Die Philosophen und Dichter werden jetzt wohl nicht mit großen Theorien und Erzählungen auf die Tragödie reagieren. Großes Denken ist heute nicht gerade en vogue. Aber kleine Verschiebungen im globalen Bewusstsein sind nicht auszuschließen.

Gewiss: Die Theodizee hat heute keine Kraft mehr. Da mag man allerorten eine Renaissance der Religion beobachten, an den allmächtigen und gütigen Gott glaubt aber – vor allem auch nach Auschwitz – in dieser säkularisierten Welt kaum mehr jemand. Deswegen klingen die Auslassungen der Theologen, Bischöfe und Priester zum Thema vielfach so wolkig und zuweilen geradezu lächerlich. Auch Zivilisationskritik à la Rousseau greift diesmal nicht so recht. Da mag man das nicht vorhandene Frühwarnsystem beklagen oder Anstoß an den Auswüchsen der Tourismus-Industrie nehmen: Letztlich war an dem Tsunami aber – und das ist für viele besonders schmerzlich – absolut niemand schuld.

Ganz im Unterschied zum 11. September 2001. Der gewaltige Schock, den die Terroranschläge in New York und Washington auslösten, wird nun überdeckt vom Tsunami-Trauma. Damit besteht die Chance, dass die Welt sich zunehmend bewusst wird, dass der „Kampf gegen den Terror“, den die USA geradezu obsessiv führen, wichtig ist, aber nur ein Element jener Weltpolitik darstellt, die am Anfang des 21. Jahrhunderts gebraucht wird.
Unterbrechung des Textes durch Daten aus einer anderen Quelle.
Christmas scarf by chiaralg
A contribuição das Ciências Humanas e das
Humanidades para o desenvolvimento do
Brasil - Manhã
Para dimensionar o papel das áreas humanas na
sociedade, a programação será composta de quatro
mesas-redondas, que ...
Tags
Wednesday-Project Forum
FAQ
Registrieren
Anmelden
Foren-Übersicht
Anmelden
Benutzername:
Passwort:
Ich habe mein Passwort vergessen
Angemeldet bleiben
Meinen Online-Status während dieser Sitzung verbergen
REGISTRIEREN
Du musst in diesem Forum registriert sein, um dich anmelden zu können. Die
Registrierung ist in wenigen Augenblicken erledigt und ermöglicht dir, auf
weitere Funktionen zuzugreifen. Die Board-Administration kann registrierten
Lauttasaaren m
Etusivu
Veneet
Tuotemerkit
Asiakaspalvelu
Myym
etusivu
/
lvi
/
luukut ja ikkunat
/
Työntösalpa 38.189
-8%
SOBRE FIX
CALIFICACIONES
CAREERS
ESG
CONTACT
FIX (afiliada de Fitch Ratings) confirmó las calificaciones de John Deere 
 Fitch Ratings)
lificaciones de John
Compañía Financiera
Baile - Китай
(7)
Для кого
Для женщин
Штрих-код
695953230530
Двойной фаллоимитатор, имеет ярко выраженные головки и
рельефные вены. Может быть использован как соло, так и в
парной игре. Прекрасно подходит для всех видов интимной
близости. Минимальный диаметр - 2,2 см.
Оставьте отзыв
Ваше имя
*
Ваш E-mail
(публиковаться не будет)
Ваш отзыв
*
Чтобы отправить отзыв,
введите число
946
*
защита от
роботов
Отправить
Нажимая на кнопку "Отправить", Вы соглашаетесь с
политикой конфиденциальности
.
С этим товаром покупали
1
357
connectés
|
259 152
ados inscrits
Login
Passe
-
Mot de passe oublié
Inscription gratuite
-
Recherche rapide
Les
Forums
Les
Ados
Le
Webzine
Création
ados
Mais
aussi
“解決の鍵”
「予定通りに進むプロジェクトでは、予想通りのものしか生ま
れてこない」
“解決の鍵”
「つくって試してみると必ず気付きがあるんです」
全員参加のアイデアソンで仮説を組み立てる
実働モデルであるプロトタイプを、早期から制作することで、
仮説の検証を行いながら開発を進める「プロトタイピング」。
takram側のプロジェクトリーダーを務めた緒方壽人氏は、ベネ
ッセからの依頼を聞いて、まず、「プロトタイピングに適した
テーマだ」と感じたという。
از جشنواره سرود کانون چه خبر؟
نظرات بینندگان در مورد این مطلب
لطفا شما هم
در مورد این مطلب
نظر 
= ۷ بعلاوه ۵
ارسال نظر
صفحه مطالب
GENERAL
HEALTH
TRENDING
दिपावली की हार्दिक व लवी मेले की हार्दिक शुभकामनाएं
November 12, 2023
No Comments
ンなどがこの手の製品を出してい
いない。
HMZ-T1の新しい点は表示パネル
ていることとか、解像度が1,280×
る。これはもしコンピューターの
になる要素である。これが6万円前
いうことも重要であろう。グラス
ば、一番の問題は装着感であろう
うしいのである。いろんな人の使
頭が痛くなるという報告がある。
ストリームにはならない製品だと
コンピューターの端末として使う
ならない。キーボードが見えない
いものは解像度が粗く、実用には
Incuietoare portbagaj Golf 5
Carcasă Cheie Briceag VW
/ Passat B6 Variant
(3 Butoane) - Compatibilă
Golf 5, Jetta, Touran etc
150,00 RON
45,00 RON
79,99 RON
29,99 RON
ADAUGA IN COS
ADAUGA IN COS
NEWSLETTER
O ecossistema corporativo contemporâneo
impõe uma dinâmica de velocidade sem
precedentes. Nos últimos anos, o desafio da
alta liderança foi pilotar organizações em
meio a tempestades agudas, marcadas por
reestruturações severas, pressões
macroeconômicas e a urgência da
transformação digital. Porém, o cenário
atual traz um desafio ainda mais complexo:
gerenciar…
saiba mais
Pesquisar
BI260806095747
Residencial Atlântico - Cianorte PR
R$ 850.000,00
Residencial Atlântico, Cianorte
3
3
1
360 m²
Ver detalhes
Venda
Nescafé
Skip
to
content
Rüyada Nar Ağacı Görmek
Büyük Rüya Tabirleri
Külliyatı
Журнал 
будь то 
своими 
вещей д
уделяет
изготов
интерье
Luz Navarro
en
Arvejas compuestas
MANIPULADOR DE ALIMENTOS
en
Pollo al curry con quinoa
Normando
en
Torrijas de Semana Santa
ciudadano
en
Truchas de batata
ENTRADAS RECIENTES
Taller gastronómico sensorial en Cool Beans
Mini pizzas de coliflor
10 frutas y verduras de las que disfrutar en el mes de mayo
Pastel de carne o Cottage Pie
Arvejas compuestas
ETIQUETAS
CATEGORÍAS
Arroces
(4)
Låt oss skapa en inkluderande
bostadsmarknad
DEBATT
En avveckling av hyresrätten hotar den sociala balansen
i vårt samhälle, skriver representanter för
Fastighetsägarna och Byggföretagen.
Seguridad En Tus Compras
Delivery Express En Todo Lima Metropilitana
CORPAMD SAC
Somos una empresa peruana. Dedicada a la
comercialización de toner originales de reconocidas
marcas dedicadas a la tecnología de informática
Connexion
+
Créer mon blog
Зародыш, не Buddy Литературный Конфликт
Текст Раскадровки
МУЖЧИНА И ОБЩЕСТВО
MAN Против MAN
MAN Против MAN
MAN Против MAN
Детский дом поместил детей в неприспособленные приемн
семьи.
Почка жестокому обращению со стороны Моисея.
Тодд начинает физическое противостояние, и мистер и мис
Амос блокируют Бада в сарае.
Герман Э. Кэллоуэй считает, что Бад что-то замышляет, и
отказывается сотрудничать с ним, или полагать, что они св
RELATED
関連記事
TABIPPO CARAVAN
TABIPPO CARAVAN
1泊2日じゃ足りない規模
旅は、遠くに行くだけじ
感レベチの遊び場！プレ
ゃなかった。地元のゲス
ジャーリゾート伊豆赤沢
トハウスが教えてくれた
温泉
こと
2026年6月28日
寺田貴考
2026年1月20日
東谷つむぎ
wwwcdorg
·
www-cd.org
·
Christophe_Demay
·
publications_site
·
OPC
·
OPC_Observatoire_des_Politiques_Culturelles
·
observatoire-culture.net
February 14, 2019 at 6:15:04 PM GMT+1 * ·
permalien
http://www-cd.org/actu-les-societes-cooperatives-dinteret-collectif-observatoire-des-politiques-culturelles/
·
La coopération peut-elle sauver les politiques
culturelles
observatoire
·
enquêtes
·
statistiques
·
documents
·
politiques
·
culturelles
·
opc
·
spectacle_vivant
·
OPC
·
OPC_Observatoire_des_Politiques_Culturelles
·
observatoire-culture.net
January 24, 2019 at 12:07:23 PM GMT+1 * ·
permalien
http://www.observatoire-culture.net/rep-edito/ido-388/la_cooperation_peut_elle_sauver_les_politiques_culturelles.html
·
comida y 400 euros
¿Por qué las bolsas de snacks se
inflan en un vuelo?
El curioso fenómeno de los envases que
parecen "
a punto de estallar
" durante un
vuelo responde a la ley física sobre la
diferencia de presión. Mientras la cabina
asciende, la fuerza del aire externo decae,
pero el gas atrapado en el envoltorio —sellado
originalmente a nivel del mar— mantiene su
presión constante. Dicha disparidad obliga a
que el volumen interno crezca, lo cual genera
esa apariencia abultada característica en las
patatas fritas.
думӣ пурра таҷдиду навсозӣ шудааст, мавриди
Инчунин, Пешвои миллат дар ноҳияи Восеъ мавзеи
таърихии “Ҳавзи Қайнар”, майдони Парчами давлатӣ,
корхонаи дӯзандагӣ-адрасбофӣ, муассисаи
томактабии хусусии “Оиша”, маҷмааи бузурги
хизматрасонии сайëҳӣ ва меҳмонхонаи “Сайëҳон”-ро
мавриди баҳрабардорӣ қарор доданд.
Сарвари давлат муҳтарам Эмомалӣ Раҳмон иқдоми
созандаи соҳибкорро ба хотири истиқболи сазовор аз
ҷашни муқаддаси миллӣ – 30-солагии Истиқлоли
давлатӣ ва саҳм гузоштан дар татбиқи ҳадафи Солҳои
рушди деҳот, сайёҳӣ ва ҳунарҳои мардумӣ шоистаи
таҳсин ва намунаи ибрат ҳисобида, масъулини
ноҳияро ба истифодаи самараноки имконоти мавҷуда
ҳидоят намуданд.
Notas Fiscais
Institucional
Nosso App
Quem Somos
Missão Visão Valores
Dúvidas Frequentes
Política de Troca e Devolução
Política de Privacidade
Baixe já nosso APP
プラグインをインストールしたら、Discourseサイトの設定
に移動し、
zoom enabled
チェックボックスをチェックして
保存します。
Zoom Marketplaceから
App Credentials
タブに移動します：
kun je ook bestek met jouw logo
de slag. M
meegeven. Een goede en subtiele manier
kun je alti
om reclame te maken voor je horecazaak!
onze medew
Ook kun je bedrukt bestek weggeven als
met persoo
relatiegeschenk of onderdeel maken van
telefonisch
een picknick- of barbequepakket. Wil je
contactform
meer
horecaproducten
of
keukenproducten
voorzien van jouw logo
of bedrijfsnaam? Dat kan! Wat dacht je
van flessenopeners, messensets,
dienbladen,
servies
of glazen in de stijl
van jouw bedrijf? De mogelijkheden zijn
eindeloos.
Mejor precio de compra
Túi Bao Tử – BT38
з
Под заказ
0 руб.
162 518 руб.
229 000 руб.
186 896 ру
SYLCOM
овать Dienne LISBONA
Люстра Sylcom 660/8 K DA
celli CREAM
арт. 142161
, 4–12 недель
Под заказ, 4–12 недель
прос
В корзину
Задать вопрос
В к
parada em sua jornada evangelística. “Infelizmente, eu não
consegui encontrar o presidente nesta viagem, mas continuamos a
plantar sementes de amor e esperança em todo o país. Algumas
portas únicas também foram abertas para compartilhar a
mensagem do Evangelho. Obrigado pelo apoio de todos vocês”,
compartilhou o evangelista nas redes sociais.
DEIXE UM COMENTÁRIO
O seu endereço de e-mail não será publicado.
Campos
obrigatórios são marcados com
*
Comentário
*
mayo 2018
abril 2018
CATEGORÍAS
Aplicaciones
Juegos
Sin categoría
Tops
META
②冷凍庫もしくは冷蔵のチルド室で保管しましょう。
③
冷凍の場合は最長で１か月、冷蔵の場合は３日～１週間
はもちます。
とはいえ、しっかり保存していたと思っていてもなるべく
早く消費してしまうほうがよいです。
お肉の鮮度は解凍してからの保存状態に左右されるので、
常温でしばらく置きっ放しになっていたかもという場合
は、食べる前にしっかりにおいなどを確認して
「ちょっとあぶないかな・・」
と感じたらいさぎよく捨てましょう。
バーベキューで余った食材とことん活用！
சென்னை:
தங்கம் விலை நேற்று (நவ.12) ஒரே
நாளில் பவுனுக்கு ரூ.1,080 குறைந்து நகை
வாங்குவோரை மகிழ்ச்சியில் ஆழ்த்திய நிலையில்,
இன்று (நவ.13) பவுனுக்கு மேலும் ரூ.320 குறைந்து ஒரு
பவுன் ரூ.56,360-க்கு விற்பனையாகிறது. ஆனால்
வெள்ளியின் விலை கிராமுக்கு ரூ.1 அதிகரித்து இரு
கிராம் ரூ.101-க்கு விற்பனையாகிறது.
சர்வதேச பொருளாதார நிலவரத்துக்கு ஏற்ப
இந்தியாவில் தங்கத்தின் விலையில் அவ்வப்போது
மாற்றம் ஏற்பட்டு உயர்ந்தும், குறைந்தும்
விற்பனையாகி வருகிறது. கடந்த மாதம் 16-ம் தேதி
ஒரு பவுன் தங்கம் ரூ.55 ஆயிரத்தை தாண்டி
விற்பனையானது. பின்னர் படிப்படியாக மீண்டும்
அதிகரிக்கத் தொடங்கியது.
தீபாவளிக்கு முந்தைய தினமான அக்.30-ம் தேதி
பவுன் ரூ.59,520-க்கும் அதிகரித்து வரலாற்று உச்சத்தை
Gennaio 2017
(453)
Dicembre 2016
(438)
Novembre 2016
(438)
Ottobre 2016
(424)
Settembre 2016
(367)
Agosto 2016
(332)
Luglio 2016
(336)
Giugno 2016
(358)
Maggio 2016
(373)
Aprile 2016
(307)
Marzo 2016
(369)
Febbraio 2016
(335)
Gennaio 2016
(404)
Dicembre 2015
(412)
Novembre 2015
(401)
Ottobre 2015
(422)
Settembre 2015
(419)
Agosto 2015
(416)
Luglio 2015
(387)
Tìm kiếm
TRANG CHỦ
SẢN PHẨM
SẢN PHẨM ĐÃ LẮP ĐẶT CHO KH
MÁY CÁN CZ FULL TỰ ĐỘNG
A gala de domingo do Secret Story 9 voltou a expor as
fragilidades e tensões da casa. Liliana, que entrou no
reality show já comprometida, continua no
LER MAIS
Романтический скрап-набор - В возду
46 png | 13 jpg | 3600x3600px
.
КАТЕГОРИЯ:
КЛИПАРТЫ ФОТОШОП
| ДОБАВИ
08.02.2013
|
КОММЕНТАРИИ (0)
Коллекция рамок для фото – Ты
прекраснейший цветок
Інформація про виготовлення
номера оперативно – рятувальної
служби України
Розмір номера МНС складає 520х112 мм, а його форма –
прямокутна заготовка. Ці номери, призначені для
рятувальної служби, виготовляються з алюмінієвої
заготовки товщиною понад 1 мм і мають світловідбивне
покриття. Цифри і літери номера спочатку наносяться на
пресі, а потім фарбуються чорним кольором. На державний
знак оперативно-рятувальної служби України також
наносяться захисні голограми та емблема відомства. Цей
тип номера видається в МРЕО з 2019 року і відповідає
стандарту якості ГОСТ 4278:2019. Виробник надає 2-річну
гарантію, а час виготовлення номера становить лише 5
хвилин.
Die Bilder der Tragödie zeigen der Welt eindringlich die elenden Lebensbedingungen der Menschen in den betroffenen Ländern und untermauern die dringende Notwendigkeit verstärkter Entwicklungspolitik. Dass diese in den vergangenen Jahren international dramatisch heruntergefahren wurde, wirkt vor dem Hintergrund der Bilder aus Südasien nun umso obszöner.

Der Tsunami mag als eine der größten Naturkatastrophen der Menschheit in die Geschichtsbücher eingehen“, schreibt Barbara Stocking von der Hilfsorganisation „Oxfam“. Aber die globale Welle des Mitgefühls und der Solidarität könnte gleichfalls historisch werden: „Der Anfang des Jahres 2005 könnte als jener Moment in Erinnerung bleiben, an dem die Menschen weltweit beschlossen haben, dass Armut und Leiden nicht existieren müssen und nicht existieren dürfen“, hofft Stocking. Diese Erkenntnis mag auch durch die vielen Berichte gestärkt werden, die davon erzählen, wie selbstlos die einheimische Bevölkerung von Sri Lanka, Indien und Thailand den westlichen Touristen nach der Katastrophe half, wie die Menschen dort das Letzte, was sie hatten, mit den Gästen aus Übersee teilten.

Sicher wird die internationale Solidarität mit den asiatischen Ländern wieder ermatten. Die Berichte über mysteriös versickernde Hilfsgelder werden auch nicht lange auf sich warten lassen. Aber diese Tage und Wochen, in denen nun Sympathie und Empathie einen ungeahnten Aufschwung nehmen, in denen das erste Mal die Menschen in dieser unserer globalisierten Welt auch global fühlen und real erleben, dass wir in einer Welt leben – dieser emotionale Flash könnte, auch wenn er nur kurz dauern mag, eine nachhaltige Wirkung im menschlichen Bewusstsein zeitigen.

Vielleicht bringt die Flutkatastrophe 2004, so wie das Lissabonner Erdbeben 1755, doch auch einen Aufklärungsschub. Einen kleinen zumindest.